══ Excerpted data ══

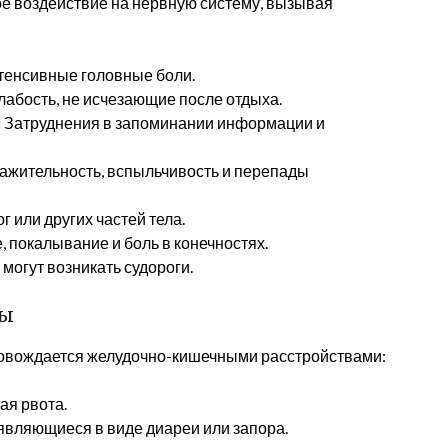
ое воздействие на нервную систему, вызывая
тенсивные головные боли.
лабость, не исчезающие после отдыха.
:
Затруднения в запоминании информации и
жительность, вспыльчивость и перепады
 или других частей тела.
 покалывание и боль в конечностях.
могут возникать судороги.
мы
овождается желудочно-кишечными расстройствами:
ая рвота.
являющиеся в виде диареи или запора.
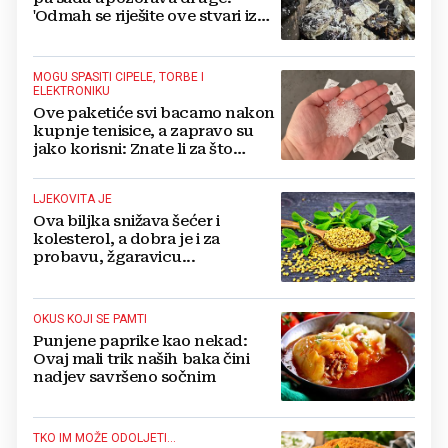
'Odmah se riješite ove stvari iz
svoje kuće'
MOGU SPASITI CIPELE, TORBE I
ELEKTRONIKU
Ove paketiće svi bacamo nakon
kupnje tenisice, a zapravo su
jako korisni: Znate li za što
služe?
LJEKOVITA JE
Ova biljka snižava šećer i
kolesterol, a dobra je i za
probavu, žgaravicu...
OKUS KOJI SE PAMTI
Punjene paprike kao nekad:
Ovaj mali trik naših baka čini
nadjev savršeno sočnim
TKO IM MOŽE ODOLJETI...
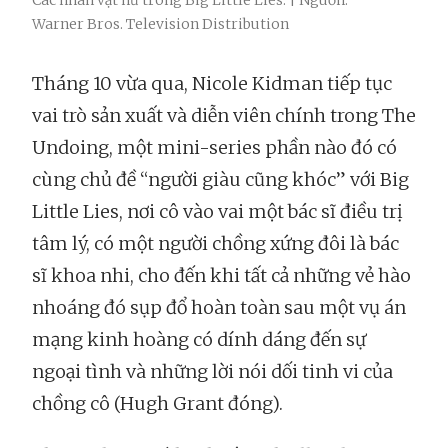
Các nhân vật nữ trong Big Little Lies. | Nguồn:
Warner Bros. Television Distribution
Tháng 10 vừa qua, Nicole Kidman tiếp tục
vai trò sản xuất và diễn viên chính trong The
Undoing, một mini-series phần nào đó có
cùng chủ đề “người giàu cũng khóc” với Big
Little Lies, nơi cô vào vai một bác sĩ điều trị
tâm lý, có một người chồng xứng đôi là bác
sĩ khoa nhi, cho đến khi tất cả những vẻ hào
nhoáng đó sụp đổ hoàn toàn sau một vụ án
mạng kinh hoàng có dính dáng đến sự
ngoại tình và những lời nói dối tinh vi của
chồng cô (Hugh Grant đóng).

═══

> _Problem_: The records above must be repeated exactly, minus their pictures.

> _Task output_:
ое воздействие на нервную систему, вызывая
тенсивные головные боли.
лабость, не исчезающие после отдыха.
:
Затруднения в запоминании информации и
жительность, вспыльчивость и перепады
 или других частей тела.
 покалывание и боль в конечностях.
могут возникать судороги.
мы
овождается желудочно-кишечными расстройствами:
ая рвота.
являющиеся в виде диареи или запора.
'Odmah se riješite ove stvari iz
svoje kuće'
MOGU SPASITI CIPELE, TORBE I
ELEKTRONIKU
Ove paketiće svi bacamo nakon
kupnje tenisice, a zapravo su
jako korisni: Znate li za što
služe?
LJEKOVITA JE
Ova biljka snižava šećer i
kolesterol, a dobra je i za
probavu, žgaravicu...
OKUS KOJI SE PAMTI
Punjene paprike kao nekad:
Ovaj mali trik naših baka čini
nadjev savršeno sočnim
TKO IM MOŽE ODOLJETI...
Các nhân vật nữ trong Big Little Lies. | Nguồn:
Warner Bros. Television Distribution
Tháng 10 vừa qua, Nicole Kidman tiếp tục
vai trò sản xuất và diễn viên chính trong The
Undoing, một mini-series phần nào đó có
cùng chủ đề “người giàu cũng khóc” với Big
Little Lies, nơi cô vào vai một bác sĩ điều trị
tâm lý, có một người chồng xứng đôi là bác
sĩ khoa nhi, cho đến khi tất cả những vẻ hào
nhoáng đó sụp đổ hoàn toàn sau một vụ án
mạng kinh hoàng có dính dáng đến sự
ngoại tình và những lời nói dối tinh vi của
chồng cô (Hugh Grant đóng).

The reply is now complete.